Second home security requires a lot of the same common sense and good practice that ‘first home’ security involves. This means:

  • Keeping all windows, doors, side-gates and other access points closed and locked.
  • Keeping all keys to these access points stored away from their locks (Don’t leave keys in the lock or on a nearby window-sill!)
  • Keeping all tools stored away (You wouldn’t leave a crowbar next to a dodgy window, so don’t leave a garden spade propped up against your door either!)
  • Ensuring that outhouses and sheds are properly secured so that such tools cannot be easily removed and used upon the house.
  • It’s probably worth changing the keys on any new property you move in to, doubly so for a second home.
  • Don’t advertise the fact that you come and go: there’s no need to tell the entire of the local bar that you’re ‘not from around here’, even if that may be obvious from your accent or competency with local language (after all, you could still live there, you might just not be a regular). Without being paranoid, you never know who is listening.

Security Features

The effectiveness of security features may depend on where your holiday home is situated. Alarm systems can in themselves be a deterrent, but if there isn’t actually anyone around to hear the alarm, you may as well fit a plastic box that has the appearance of an alarm system.

  • If you do have neighbours, you should definitely befriend them and encourage them to keep an eye out.
  • A good relationship and arrangement may even make it possible to have some comforts in your home that often get overlooked (e.g. a well-looked after garden), as well as simply having someone you get on with in an area you’re supposed to enjoy visiting!
  • If you are in a remote location, timed lights may make your house look more lived in, but short of somehow fully automating your home, you’ll probably not be able to make it stand up to closer scrutiny.
  • In remote locations, shutters on windows and doors can make your home away from home more or less impenetrable.
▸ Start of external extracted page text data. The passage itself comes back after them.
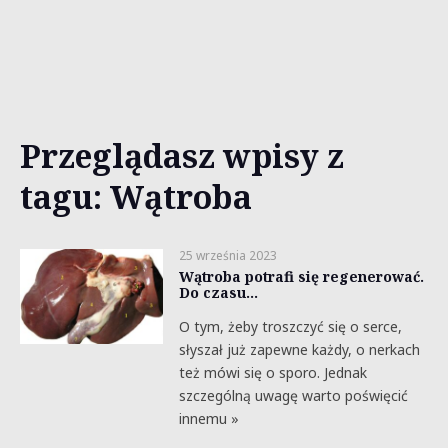
Przeglądasz wpisy z
tagu: Wątroba
25 września 2023
Wątroba potrafi się regenerować.
Do czasu…
O tym, żeby troszczyć się o serce,
słyszał już zapewne każdy, o nerkach
też mówi się o sporo. Jednak
szczególną uwagę warto poświęcić
innemu »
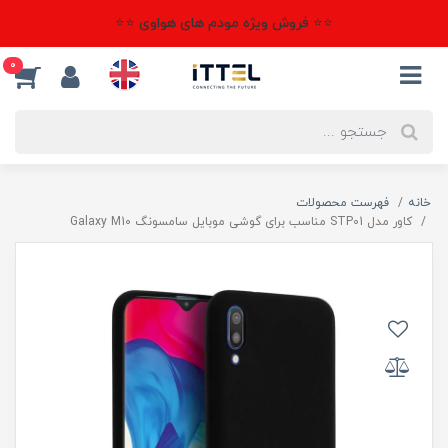
⭐⭐ فروش ویژه مودم های هواوی ⭐⭐
0
خانه
فهرست محصولات
کاور مدل STP01 مناسب برای گوشی موبایل سامسونگ Galaxy M10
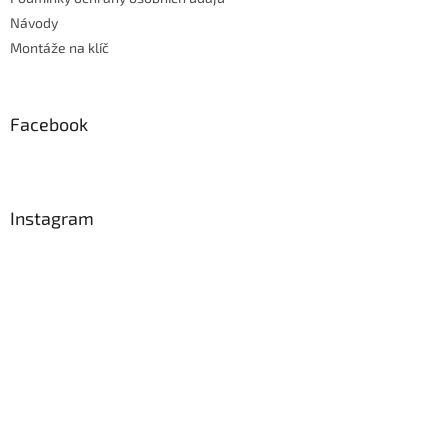
Návody
Montáže na klíč
Facebook
Instagram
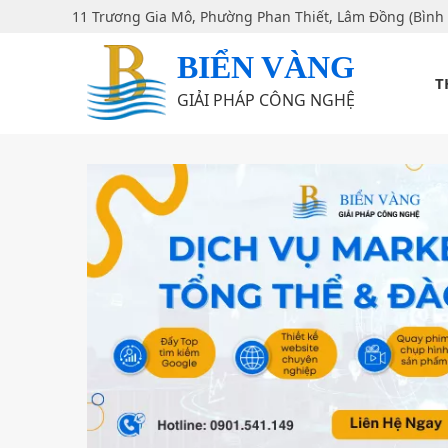
11 Trương Gia Mô, Phường Phan Thiết, Lâm Đồng (Bình
BIỂN VÀNG
T
GIẢI PHÁP CÔNG NGHỆ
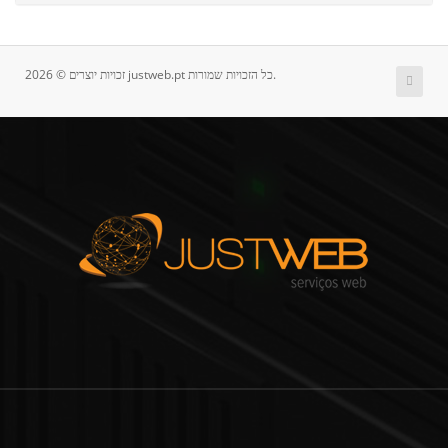
זכויות יוצרים © 2026 justweb.pt כל הזכויות שמורות.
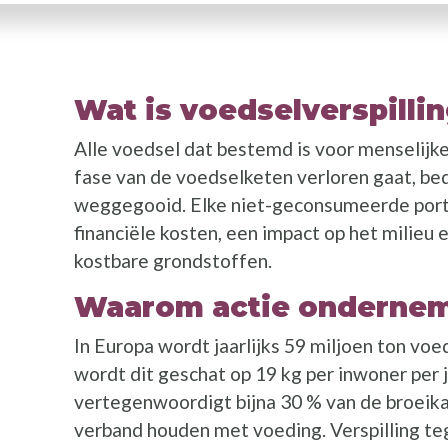
Wat is voedselverspilli
Alle voedsel dat bestemd is voor menselijke
fase van de voedselketen verloren gaat, be
weggegooid. Elke niet-geconsumeerde por
financiële kosten, een impact op het milieu 
kostbare grondstoffen.
Waarom actie onderne
In Europa wordt jaarlijks 59 miljoen ton voed
wordt dit geschat op 19 kg per inwoner per j
vertegenwoordigt bijna 30 % van de broeik
verband houden met voeding. Verspilling te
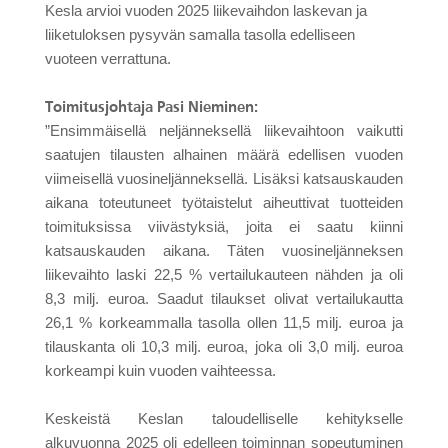
Kesla arvioi vuoden 2025 liikevaihdon laskevan ja
liiketuloksen pysyvän samalla tasolla edelliseen
vuoteen verrattuna.
Toimitusjohtaja Pasi Nieminen:
”Ensimmäisellä neljänneksellä liikevaihtoon vaikutti
saatujen tilausten alhainen määrä edellisen vuoden
viimeisellä vuosineljänneksellä. Lisäksi katsauskauden
aikana toteutuneet työtaistelut aiheuttivat tuotteiden
toimituksissa viivästyksiä, joita ei saatu kiinni
katsauskauden aikana. Täten vuosineljänneksen
liikevaihto laski 22,5 % vertailukauteen nähden ja oli
8,3 milj. euroa. Saadut tilaukset olivat vertailukautta
26,1 % korkeammalla tasolla ollen 11,5 milj. euroa ja
tilauskanta oli 10,3 milj. euroa, joka oli 3,0 milj. euroa
korkeampi kuin vuoden vaihteessa.
Keskeistä Keslan taloudelliselle kehitykselle
alkuvuonna 2025 oli edelleen toiminnan sopeutuminen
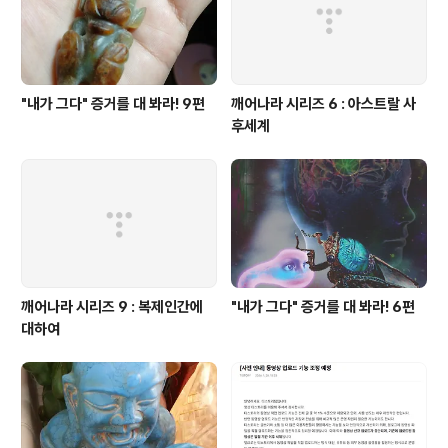
"내가 그다" 증거를 대 봐라! 9편
깨어나라 시리즈 6 : 아스트랄 사
후세계
깨어나라 시리즈 9 : 복제인간에
"내가 그다" 증거를 대 봐라! 6편
대하여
Finding a system that doesn’t compromise the homelyness of that place is perhaps slightly more challenging.

Preparing For The Worst

A high degree of burglary and theft is opportunistic – security measures will deter these criminals and you will be fine. But there will always be a number of meticulously planned crimes on well protected but unoccupied homes, and sometimes, luck won’t be on your side. Things to consider:

  • Regular home insurance does not cover buildings that are rarely occupied. You will specifically need Holiday home insurance
  • Some Holiday home insurance policies require that the property is visited weekly but never occupied for more than 30 days in a year. You may need to shop around for a flexible policy.
  • Try to avoid leaving expensive items in your holiday home. Computers are probably an unnecessary luxury when you could have a laptop. Settle for a less desirable television and Hi-Fi (but make sure you’re still comfortable in the place!)